Search the records below for the string "vanhuksen", and report each line that contains it.
=== Section Start ===
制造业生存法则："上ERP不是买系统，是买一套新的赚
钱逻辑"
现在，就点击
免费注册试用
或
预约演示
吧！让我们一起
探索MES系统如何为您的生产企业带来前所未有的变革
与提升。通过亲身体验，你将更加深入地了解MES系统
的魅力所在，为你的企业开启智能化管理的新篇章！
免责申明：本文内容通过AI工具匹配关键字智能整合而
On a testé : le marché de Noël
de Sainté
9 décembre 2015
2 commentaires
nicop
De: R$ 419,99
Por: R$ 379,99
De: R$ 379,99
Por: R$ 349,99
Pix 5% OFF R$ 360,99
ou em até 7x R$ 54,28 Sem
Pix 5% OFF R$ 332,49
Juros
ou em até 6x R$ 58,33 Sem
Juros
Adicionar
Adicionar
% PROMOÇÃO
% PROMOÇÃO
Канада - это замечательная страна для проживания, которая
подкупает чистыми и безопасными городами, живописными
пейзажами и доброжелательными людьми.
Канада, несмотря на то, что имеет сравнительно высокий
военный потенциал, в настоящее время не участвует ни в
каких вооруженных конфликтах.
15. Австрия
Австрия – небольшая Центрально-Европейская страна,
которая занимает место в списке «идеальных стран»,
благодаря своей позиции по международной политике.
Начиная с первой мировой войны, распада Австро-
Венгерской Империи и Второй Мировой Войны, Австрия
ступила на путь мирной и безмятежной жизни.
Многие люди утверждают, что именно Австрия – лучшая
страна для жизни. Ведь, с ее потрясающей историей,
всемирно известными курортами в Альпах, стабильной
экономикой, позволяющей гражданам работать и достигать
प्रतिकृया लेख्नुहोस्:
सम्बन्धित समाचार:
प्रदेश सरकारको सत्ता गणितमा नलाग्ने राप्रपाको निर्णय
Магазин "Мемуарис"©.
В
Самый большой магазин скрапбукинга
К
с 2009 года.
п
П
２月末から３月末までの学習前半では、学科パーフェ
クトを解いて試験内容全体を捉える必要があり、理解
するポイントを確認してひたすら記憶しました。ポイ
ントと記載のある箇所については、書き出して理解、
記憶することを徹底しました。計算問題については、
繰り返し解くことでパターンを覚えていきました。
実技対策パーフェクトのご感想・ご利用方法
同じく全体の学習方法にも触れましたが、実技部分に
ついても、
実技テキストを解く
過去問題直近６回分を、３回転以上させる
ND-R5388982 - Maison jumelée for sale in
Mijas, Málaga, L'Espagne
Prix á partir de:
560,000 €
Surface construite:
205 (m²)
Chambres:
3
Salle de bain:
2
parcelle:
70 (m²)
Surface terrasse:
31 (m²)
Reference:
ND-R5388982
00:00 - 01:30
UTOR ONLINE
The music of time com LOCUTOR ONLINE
=== Section End ===
=== Section Start ===
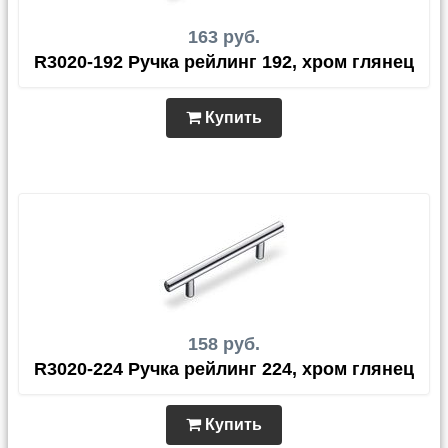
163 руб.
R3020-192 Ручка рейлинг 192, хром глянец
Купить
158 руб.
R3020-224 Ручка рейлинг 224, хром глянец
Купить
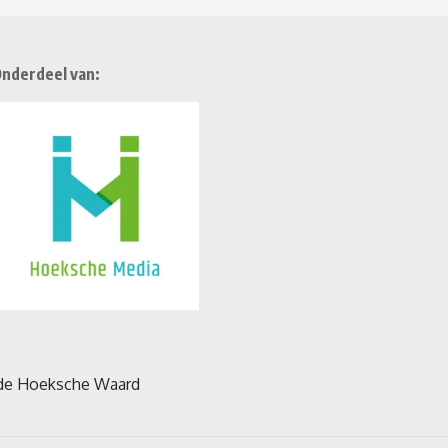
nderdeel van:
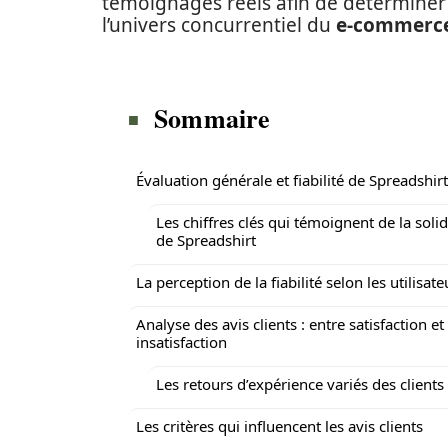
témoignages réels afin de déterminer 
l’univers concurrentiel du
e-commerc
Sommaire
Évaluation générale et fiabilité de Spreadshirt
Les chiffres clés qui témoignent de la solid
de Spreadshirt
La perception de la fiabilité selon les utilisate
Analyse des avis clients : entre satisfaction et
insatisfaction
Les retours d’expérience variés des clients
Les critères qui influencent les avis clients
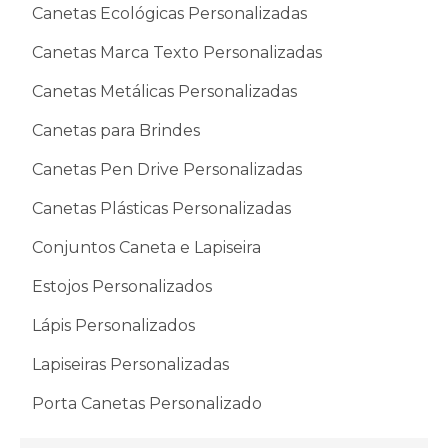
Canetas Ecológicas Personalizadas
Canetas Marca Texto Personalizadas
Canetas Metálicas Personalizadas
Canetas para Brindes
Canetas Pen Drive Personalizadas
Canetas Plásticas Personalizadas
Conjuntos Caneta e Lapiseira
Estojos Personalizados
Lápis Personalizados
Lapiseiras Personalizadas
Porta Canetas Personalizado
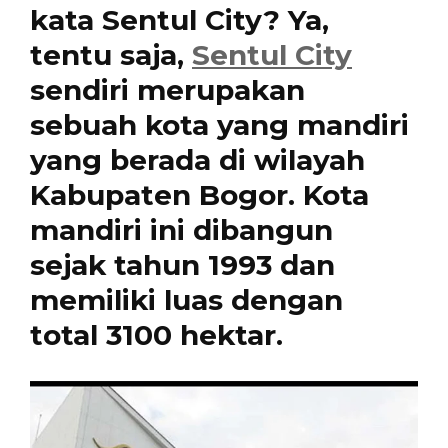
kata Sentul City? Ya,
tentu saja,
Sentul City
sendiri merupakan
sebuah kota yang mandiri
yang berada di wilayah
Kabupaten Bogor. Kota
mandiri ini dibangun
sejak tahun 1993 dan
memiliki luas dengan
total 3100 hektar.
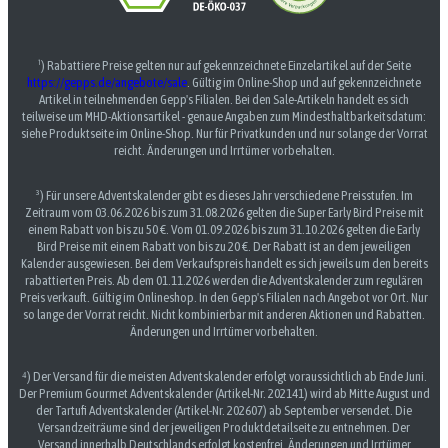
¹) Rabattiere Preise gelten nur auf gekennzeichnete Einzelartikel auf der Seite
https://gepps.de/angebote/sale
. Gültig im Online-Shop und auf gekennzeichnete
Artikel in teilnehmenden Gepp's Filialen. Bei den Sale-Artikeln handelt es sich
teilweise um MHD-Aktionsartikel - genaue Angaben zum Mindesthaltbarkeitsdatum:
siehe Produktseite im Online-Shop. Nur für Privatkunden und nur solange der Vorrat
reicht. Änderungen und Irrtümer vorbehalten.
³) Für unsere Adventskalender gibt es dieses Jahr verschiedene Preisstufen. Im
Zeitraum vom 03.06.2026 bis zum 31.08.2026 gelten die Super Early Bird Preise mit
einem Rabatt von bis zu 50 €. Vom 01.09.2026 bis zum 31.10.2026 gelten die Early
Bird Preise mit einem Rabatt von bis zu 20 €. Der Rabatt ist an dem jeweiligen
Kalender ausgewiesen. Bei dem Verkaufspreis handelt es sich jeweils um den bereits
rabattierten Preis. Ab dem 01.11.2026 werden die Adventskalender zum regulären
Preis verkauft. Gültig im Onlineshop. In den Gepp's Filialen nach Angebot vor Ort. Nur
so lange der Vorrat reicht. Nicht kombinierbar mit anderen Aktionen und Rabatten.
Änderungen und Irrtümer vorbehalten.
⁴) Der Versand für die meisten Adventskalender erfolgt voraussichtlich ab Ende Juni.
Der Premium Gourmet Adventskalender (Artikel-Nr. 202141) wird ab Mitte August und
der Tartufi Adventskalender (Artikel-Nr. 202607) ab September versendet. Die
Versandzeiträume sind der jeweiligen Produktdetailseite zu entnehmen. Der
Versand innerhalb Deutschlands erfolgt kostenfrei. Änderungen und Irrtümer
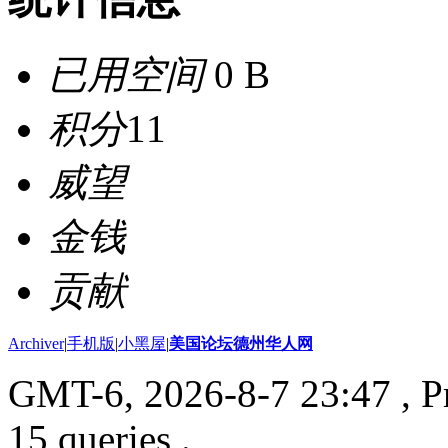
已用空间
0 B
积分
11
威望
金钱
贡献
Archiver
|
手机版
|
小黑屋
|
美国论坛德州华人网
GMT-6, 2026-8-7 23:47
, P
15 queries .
=== Section End ===
=== Section Start ===
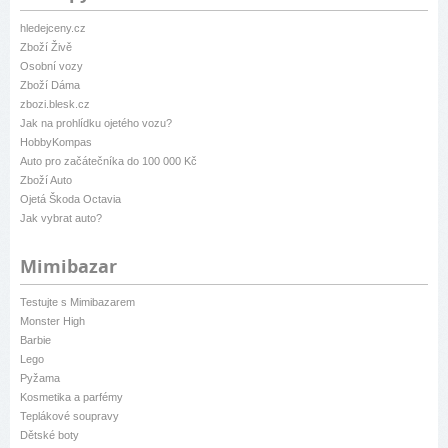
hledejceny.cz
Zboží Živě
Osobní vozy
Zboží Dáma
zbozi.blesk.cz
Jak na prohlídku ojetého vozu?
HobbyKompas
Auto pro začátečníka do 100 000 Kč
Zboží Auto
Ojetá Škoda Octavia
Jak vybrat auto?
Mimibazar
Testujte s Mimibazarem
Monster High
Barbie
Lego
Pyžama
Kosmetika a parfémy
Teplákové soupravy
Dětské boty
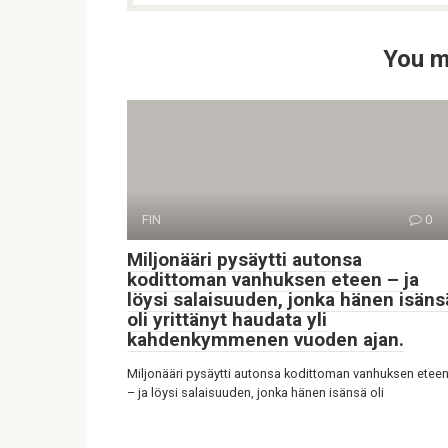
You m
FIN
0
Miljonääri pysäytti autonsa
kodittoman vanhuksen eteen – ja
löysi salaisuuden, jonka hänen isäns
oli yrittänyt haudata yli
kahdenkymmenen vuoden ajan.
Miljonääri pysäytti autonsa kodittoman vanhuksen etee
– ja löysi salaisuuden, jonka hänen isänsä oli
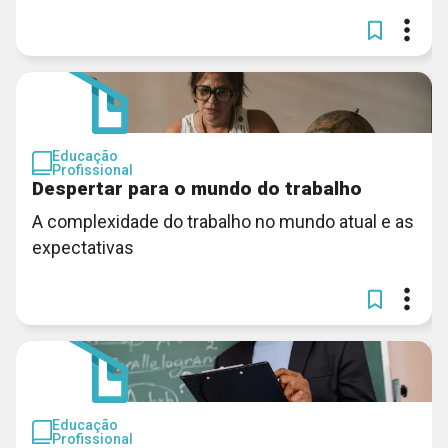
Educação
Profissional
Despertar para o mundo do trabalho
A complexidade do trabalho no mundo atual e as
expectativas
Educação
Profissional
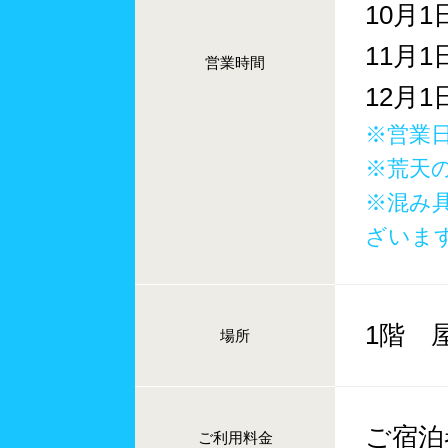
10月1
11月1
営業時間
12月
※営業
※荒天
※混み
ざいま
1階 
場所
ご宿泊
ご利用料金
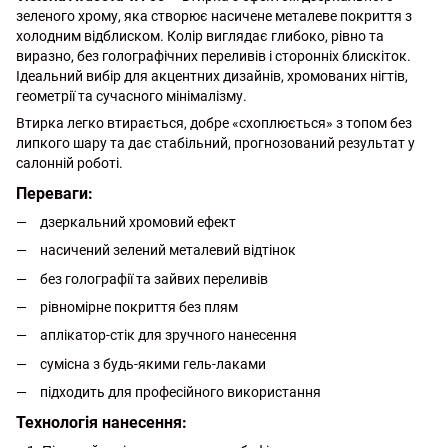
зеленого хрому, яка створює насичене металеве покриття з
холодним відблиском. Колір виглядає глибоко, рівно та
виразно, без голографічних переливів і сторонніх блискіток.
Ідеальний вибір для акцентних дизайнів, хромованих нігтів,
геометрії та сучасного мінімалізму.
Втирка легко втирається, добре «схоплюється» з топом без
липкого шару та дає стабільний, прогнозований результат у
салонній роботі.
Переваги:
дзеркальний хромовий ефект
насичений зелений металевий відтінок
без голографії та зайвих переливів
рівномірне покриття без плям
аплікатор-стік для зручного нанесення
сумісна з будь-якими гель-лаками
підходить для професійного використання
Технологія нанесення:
=== Section End ===
Answer to this task:
kodittoman vanhuksen eteen – ja
Miljonääri pysäytti autonsa kodittoman vanhuksen etee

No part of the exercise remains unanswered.